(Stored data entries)
┏━━
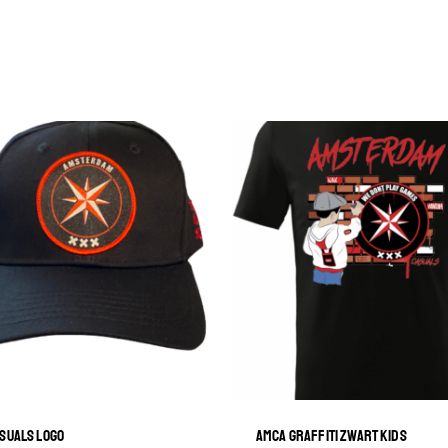
SUALS LOGO
AMCA GRAFFITI ZWART KIDS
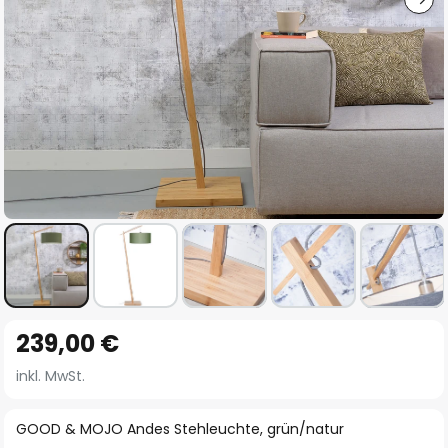
Zum
239,00 €
Anfang
der
inkl. MwSt.
Bildgalerie
springen
GOOD & MOJO Andes Stehleuchte, grün/natur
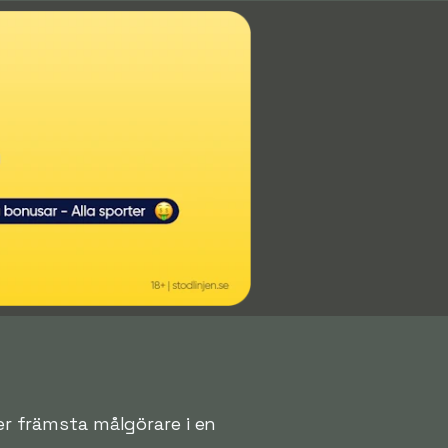
ver främsta målgörare i en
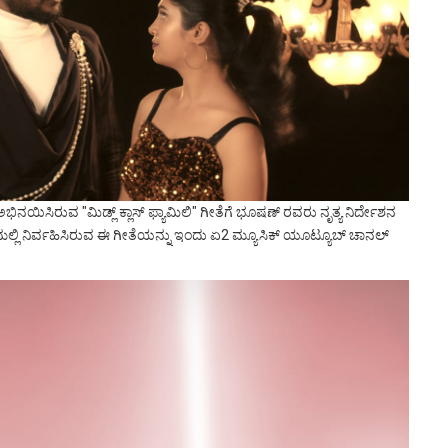
ಸಿರುವ "ಮಿಡ್ಲ್ ಕ್ಲಾಸ್ ಫ್ಯಾಮಿಲಿ" ಗೀತೆಗೆ ಭೂಷಣ್ ರವರು ನೃತ್ಯ ನಿರ್ದೇಶನ
ಲ್ಲಿ ನಿರ್ವಹಿಸಿರುವ ಈ ಗೀತೆಯನ್ನು ಇಂದು ಏ2 ಮ್ಯೂಸಿಕ್ ಯೂಟ್ಯೂಬ್ ಚಾನಲ್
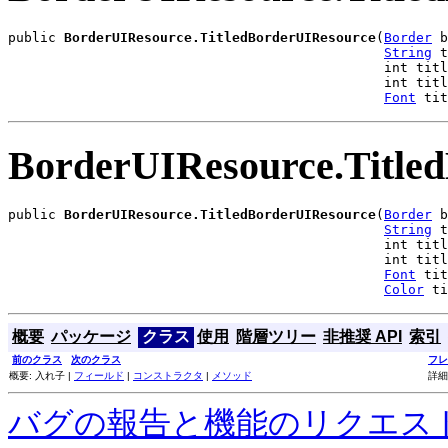
public 
BorderUIResource.TitledBorderUIResource
(
Border
 b
String
 t
                                               int titl
                                               int titl
Font
 tit
BorderUIResource.Title
public 
BorderUIResource.TitledBorderUIResource
(
Border
 b
String
 t
                                               int titl
                                               int titl
Font
 tit
Color
 ti
概要
パッケージ
クラス
使用
階層ツリー
非推奨 API
索引
前のクラス
次のクラス
フレ
概要: 入れ子 |
フィールド
|
コンストラクタ
|
メソッド
詳細
バグの報告と機能のリクエス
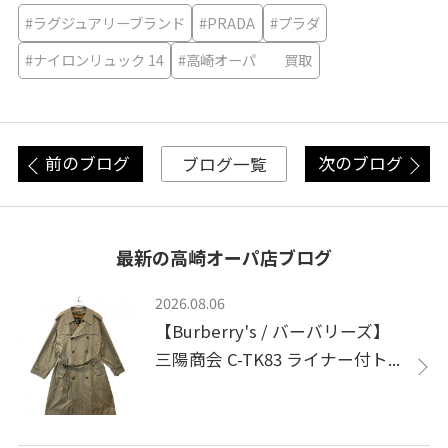
#ラグジュアリーブランド
#PRADA
#プラダ
#ナイロンリュック 14
#高崎オーパ 買取
前のブログ
次のブログ
ブログ一覧
最新の高崎オーパ店ブログ
2026.08.06
【Burberry's / バーバリーズ】
三陽商会 C-TK83 ライナー付ト...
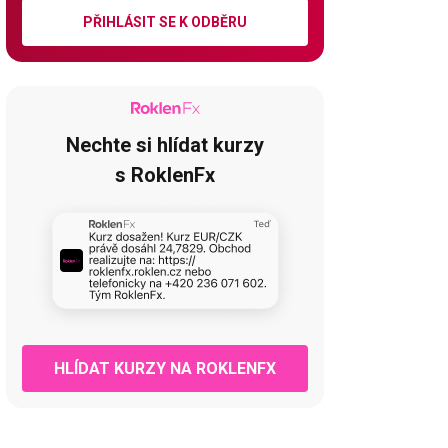
PŘIHLÁSIT SE K ODBĚRU
Nechte si hlídat kurzy
s RoklenFx
HLÍDAT KURZY NA ROKLENFX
┗━━
- What the exercise asks -
All lines above must be repeated exactly, and the pictures must be omitted.

- Your response -
SUALS LOGO
AMCA GRAFFITI ZWART KIDS
Zum
239,00 €
Anfang
der
inkl. MwSt.
Bildgalerie
springen
GOOD & MOJO Andes Stehleuchte, grün/natur
ver främsta målgörare i en
ಸಿರುವ "ಮಿಡ್ಲ್ ಕ್ಲಾಸ್ ಫ್ಯಾಮಿಲಿ" ಗೀತೆಗೆ ಭೂಷಣ್ ರವರು ನೃತ್ಯ ನಿರ್ದೇಶನ
ಲ್ಲಿ ನಿರ್ವಹಿಸಿರುವ ಈ ಗೀತೆಯನ್ನು ಇಂದು ಏ2 ಮ್ಯೂಸಿಕ್ ಯೂಟ್ಯೂಬ್ ಚಾನಲ್
public 
BorderUIResource.TitledBorderUIResource
(
Border
 b
String
 t
                                               int titl
                                               int titl
Font
 tit
BorderUIResource.Title
public 
BorderUIResource.TitledBorderUIResource
(
Border
 b
String
 t
                                               int titl
                                               int titl
Font
 tit
Color
 ti
概要
パッケージ
クラス
使用
階層ツリー
非推奨 API
索引
前のクラス
次のクラス
フレ
概要: 入れ子 |
フィールド
|
コンストラクタ
|
メソッド
詳細
バグの報告と機能のリクエス
#ラグジュアリーブランド
#PRADA
#プラダ
#ナイロンリュック 14
#高崎オーパ 買取
前のブログ
次のブログ
ブログ一覧
最新の高崎オーパ店ブログ
2026.08.06
【Burberry's / バーバリーズ】
三陽商会 C-TK83 ライナー付ト...
PŘIHLÁSIT SE K ODBĚRU
Nechte si hlídat kurzy
s RoklenFx
HLÍDAT KURZY NA ROKLENFX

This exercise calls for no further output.